Tor Spa-Francorchamps zostanie skrócony? (aktualizacja)
Władze toru zaprzeczają jednak doniesieniom lokalnych mediów
01.09.0815:08
4113wyświetlenia
Niespełna tydzień przed Grand Prix Belgii pojawiły się plotki, że już przed przyszłorocznym wyścigiem tor Spa-Francorchamps może zostać skrócony. Według doniesień serwisu f1-club.be, władze toru chcą osiągnąć to poprzez połączenie zakrętów Pouhon (11) z Blanchimont (17).
Powodem tak drastycznej zmiany ma być niezadowolenie FIA z obecnej długości toru w Ardenach, który jest zdecydowanie najdłuższym obiektem w całym kalendarzu Formuły 1 (7,004 km).
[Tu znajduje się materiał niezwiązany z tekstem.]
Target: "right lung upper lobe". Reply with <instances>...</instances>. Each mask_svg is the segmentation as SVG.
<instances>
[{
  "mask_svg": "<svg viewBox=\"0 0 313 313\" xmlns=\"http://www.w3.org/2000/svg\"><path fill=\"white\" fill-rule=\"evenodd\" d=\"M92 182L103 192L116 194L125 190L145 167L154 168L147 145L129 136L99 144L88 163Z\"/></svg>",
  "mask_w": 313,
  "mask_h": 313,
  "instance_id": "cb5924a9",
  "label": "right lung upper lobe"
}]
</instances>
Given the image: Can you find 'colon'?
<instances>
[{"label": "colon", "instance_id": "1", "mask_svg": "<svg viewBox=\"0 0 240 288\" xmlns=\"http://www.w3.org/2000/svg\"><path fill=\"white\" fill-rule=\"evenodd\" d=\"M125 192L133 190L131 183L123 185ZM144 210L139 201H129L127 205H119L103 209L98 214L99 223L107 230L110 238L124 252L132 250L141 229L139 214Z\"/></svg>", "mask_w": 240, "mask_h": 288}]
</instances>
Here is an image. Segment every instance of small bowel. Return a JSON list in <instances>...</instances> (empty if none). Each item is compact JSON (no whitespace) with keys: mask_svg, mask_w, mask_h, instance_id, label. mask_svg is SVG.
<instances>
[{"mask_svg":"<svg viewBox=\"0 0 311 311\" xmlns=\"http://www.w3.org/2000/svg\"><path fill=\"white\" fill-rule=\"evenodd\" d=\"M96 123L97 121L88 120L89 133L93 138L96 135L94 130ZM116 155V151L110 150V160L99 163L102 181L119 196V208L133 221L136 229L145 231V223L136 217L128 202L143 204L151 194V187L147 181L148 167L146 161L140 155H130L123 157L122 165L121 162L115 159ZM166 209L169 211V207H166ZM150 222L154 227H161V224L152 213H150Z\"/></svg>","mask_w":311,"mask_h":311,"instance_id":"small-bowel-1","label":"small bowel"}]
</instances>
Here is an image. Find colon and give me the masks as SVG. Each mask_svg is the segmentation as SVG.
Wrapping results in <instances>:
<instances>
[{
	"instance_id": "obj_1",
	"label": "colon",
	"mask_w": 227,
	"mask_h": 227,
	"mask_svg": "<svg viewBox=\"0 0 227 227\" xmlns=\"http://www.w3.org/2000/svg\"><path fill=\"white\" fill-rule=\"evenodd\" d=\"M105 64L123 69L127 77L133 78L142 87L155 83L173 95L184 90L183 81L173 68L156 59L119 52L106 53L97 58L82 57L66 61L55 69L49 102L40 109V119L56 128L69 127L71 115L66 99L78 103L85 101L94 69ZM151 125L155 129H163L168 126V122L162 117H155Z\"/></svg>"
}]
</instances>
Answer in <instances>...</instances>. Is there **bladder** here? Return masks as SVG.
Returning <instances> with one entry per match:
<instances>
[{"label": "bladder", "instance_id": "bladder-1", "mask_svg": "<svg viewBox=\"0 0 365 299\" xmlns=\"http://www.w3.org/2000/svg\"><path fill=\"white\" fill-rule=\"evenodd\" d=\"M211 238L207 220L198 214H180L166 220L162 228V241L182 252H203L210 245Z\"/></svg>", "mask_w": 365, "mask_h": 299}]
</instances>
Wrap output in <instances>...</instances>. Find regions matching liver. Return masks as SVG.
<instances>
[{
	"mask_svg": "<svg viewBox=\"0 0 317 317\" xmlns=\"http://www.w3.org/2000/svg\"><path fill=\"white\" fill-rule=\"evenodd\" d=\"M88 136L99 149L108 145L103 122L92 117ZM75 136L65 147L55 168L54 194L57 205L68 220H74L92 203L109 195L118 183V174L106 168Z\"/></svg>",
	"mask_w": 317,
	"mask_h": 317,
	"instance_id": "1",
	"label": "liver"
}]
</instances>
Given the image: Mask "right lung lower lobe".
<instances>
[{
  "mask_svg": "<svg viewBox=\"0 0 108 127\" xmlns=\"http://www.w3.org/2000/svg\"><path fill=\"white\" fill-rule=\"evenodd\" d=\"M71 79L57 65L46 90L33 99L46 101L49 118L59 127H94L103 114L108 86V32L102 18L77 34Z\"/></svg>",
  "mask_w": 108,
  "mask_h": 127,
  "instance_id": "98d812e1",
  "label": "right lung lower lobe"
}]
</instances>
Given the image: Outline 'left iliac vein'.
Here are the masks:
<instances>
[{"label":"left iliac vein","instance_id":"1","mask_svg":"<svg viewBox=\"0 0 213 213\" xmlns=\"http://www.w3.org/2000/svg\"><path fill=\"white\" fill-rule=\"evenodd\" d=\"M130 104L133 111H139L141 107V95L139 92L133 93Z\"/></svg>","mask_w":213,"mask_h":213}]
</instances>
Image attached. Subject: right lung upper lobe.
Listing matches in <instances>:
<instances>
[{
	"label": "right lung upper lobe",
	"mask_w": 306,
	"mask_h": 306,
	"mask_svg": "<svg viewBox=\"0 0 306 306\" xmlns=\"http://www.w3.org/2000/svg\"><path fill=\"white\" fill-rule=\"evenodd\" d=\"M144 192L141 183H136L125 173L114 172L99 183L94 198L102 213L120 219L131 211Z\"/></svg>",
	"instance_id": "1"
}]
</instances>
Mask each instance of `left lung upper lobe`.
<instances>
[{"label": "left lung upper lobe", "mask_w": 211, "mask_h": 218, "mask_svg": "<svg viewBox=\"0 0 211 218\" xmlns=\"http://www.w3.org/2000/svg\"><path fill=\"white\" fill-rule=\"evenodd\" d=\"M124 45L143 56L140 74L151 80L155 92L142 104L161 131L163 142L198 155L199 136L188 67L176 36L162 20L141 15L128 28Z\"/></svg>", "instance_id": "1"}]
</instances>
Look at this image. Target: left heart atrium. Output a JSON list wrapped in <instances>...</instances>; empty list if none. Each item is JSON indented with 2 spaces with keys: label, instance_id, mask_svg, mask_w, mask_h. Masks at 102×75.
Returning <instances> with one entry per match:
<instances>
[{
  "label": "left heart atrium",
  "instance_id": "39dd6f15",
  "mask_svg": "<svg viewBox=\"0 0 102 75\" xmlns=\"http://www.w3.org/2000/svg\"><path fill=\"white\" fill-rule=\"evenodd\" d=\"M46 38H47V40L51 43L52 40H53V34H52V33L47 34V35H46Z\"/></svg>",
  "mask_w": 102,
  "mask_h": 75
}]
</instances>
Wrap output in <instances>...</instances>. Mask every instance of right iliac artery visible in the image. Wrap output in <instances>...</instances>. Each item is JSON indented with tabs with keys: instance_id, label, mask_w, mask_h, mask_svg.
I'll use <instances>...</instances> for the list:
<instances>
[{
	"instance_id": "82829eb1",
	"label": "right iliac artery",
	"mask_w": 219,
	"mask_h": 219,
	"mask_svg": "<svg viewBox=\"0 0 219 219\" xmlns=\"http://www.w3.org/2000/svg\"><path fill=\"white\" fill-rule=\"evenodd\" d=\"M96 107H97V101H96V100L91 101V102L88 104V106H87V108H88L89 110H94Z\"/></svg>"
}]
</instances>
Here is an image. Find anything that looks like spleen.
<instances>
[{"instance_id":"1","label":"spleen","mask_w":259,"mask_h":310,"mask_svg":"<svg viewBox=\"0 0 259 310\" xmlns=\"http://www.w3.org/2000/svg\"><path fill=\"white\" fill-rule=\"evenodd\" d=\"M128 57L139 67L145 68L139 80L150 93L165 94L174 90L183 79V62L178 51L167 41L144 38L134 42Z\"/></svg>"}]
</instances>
Według władz F1 powoduje to niezadowolenie kibiców na trybunach, którzy w trakcie wyścigu widzą przejeżdżające bolidy tylko 44 razy.
Warto dodać, że fragment toru pomiędzy Pouhon i Blanchimont ma zostać zachowany - nie będą po nim tylko jeździły bolidy F1. Ponadto zmianie może ulec znajdujący się za nawrotem Rivage zakręt nr 9, gdzie wycięty został już podobno fragment lasu. Według f1-club.be, zakręt ten miałby być w przyszłości łagodniejszy. Niektóre zmiany mogą nastąpić już przed przyszłorocznym wyścigiem, a inne na czas Grand Prix Belgii w 2010 roku.
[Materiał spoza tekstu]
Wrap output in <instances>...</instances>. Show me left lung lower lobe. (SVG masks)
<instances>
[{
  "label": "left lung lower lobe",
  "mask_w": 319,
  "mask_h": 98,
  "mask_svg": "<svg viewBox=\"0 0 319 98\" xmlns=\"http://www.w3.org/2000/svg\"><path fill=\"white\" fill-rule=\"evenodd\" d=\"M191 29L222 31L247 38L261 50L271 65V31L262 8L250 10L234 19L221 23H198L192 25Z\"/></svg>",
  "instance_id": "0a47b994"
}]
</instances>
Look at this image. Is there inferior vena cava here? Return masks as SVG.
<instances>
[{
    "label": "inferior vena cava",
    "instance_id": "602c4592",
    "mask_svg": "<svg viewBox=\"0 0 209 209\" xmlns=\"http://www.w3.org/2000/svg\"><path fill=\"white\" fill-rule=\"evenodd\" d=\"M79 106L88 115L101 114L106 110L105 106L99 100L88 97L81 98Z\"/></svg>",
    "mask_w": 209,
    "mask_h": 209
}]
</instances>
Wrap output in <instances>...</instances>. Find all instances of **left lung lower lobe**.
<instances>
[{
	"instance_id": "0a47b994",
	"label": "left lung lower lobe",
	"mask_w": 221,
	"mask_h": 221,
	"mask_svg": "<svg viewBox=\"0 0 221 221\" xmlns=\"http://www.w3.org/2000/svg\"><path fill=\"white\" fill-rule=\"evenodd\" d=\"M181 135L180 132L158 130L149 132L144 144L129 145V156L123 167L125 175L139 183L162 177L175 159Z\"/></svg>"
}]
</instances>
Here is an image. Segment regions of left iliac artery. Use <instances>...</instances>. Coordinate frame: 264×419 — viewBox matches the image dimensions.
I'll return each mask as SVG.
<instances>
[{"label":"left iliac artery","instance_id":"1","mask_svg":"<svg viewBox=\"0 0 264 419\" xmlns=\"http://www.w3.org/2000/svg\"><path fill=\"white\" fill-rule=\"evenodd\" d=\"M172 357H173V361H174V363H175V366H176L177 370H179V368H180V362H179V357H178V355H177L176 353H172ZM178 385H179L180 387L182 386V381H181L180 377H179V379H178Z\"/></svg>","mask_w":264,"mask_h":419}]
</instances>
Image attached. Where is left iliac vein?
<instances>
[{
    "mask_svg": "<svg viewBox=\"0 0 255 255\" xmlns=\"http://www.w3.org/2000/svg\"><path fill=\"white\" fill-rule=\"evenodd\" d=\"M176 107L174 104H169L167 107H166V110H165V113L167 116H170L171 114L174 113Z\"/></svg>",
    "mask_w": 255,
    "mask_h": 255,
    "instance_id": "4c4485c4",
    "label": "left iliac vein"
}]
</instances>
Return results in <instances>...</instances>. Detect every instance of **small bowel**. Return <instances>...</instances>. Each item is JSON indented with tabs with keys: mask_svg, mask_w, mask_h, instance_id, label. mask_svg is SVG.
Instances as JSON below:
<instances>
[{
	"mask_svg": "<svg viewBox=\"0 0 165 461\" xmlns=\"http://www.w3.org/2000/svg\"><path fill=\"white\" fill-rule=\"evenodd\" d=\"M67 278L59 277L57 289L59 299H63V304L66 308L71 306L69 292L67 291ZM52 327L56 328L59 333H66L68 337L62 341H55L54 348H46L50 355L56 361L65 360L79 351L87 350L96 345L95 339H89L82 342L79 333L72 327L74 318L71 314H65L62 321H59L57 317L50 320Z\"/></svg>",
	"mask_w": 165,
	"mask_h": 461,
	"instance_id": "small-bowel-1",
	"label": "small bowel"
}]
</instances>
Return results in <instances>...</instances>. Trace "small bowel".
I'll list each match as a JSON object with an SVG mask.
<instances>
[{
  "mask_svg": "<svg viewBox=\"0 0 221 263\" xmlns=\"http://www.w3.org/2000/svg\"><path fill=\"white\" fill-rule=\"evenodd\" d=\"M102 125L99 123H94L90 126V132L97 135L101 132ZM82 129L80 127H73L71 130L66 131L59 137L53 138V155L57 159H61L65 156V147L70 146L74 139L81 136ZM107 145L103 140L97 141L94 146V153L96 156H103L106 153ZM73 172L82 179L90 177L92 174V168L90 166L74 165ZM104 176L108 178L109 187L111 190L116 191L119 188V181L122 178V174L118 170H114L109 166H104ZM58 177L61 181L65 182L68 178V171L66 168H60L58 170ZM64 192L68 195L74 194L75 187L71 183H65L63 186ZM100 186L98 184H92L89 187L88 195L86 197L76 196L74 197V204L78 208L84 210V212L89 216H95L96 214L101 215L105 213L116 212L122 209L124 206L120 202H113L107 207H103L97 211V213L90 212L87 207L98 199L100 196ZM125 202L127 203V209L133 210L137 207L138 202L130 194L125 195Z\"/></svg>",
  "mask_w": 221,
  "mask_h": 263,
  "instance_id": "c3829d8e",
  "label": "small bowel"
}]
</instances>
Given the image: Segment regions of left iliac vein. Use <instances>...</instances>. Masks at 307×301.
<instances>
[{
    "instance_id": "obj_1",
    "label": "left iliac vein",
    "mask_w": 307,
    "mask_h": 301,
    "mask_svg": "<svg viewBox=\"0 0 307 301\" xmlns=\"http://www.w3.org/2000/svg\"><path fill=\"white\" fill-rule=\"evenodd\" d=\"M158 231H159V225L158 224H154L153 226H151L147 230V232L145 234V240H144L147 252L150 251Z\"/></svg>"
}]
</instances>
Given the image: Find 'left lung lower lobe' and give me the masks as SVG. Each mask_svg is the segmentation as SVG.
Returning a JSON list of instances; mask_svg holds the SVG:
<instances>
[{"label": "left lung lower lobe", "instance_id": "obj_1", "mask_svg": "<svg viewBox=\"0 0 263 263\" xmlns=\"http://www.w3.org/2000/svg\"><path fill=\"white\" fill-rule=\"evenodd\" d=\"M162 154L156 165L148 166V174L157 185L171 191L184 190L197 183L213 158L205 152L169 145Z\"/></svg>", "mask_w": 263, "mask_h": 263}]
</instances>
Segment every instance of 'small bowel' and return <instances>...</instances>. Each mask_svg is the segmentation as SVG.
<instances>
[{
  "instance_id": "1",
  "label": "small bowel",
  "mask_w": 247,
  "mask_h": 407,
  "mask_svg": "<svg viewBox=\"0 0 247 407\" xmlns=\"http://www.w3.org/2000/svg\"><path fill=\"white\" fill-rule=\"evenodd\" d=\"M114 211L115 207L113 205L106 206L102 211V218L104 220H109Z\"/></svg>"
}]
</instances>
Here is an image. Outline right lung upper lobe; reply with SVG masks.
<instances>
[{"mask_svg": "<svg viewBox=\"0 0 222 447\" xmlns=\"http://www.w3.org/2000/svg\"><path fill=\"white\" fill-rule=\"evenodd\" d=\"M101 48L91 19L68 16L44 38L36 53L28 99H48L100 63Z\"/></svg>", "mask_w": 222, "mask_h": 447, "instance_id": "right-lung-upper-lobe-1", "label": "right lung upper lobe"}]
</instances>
Jeśli planowane zmiany istotnie zostaną wprowadzone, będzie to już drugie znaczące skrócenie Spa-Francorchamps. Pierwsze nastąpiło w 1979 roku, kiedy mający pierwotnie długość 14 kilometrów tor został skrócony o połowę. Powstała wówczas zupełnie nowa sekcja, łącząca Les Combes z Blanchimont.
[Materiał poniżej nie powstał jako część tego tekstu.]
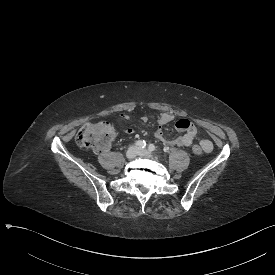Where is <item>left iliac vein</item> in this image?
I'll list each match as a JSON object with an SVG mask.
<instances>
[{"label": "left iliac vein", "mask_w": 275, "mask_h": 275, "mask_svg": "<svg viewBox=\"0 0 275 275\" xmlns=\"http://www.w3.org/2000/svg\"><path fill=\"white\" fill-rule=\"evenodd\" d=\"M139 155L141 156H149L150 155V152L146 149H140L139 150Z\"/></svg>", "instance_id": "4c4485c4"}]
</instances>
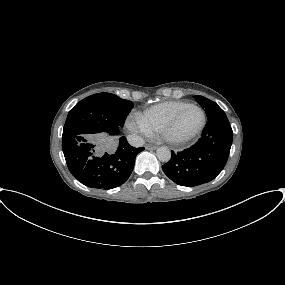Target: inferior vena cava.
Returning <instances> with one entry per match:
<instances>
[{
  "label": "inferior vena cava",
  "instance_id": "602c4592",
  "mask_svg": "<svg viewBox=\"0 0 285 285\" xmlns=\"http://www.w3.org/2000/svg\"><path fill=\"white\" fill-rule=\"evenodd\" d=\"M128 143L133 147H142L144 145V140L140 136H137L135 134H130L127 136Z\"/></svg>",
  "mask_w": 285,
  "mask_h": 285
}]
</instances>
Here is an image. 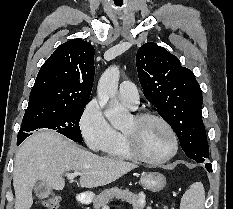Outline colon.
<instances>
[{
	"instance_id": "colon-1",
	"label": "colon",
	"mask_w": 233,
	"mask_h": 209,
	"mask_svg": "<svg viewBox=\"0 0 233 209\" xmlns=\"http://www.w3.org/2000/svg\"><path fill=\"white\" fill-rule=\"evenodd\" d=\"M59 198L50 197L43 201L42 205L45 209H58L59 208Z\"/></svg>"
}]
</instances>
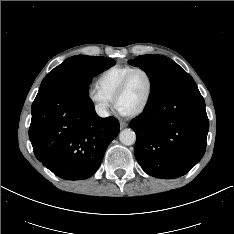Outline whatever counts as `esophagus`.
I'll return each instance as SVG.
<instances>
[{"instance_id": "1", "label": "esophagus", "mask_w": 234, "mask_h": 234, "mask_svg": "<svg viewBox=\"0 0 234 234\" xmlns=\"http://www.w3.org/2000/svg\"><path fill=\"white\" fill-rule=\"evenodd\" d=\"M127 127V123L125 121H120V128L123 129Z\"/></svg>"}]
</instances>
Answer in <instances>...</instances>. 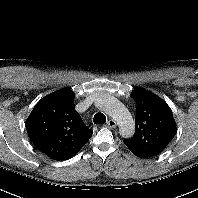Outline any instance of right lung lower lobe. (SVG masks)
Masks as SVG:
<instances>
[{
    "mask_svg": "<svg viewBox=\"0 0 198 198\" xmlns=\"http://www.w3.org/2000/svg\"><path fill=\"white\" fill-rule=\"evenodd\" d=\"M72 156H74V155L67 156V157H65V158H62V159H59V160H65V159H69V158H71Z\"/></svg>",
    "mask_w": 198,
    "mask_h": 198,
    "instance_id": "98d812e1",
    "label": "right lung lower lobe"
}]
</instances>
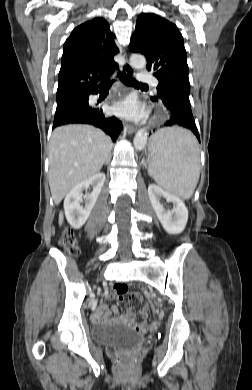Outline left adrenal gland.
Instances as JSON below:
<instances>
[{
	"label": "left adrenal gland",
	"mask_w": 252,
	"mask_h": 390,
	"mask_svg": "<svg viewBox=\"0 0 252 390\" xmlns=\"http://www.w3.org/2000/svg\"><path fill=\"white\" fill-rule=\"evenodd\" d=\"M142 163H143V165L146 167V163H145V160H144V159L142 160Z\"/></svg>",
	"instance_id": "a2214340"
}]
</instances>
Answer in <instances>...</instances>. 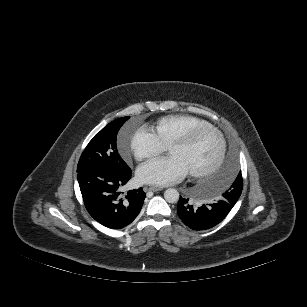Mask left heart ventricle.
Instances as JSON below:
<instances>
[{"label": "left heart ventricle", "instance_id": "b2bd125f", "mask_svg": "<svg viewBox=\"0 0 307 307\" xmlns=\"http://www.w3.org/2000/svg\"><path fill=\"white\" fill-rule=\"evenodd\" d=\"M220 149L219 137L212 131L201 133L187 146L173 147L169 152L181 160L189 172L211 167Z\"/></svg>", "mask_w": 307, "mask_h": 307}]
</instances>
Aktualizacja: Władze Spa-Francorchamps zaprzeczyły doniesieniom lokalnych mediów, jakoby planowane było skrócenie tego toru. Rzecznik prasowy Luc Willems powiedział holenderskiemu serwisowi f1today.nl:
Spa zawsze było wyjątkowym torem i to się nie zmieni. Nasz tor jest jaki był i nie ulegnie zmianie.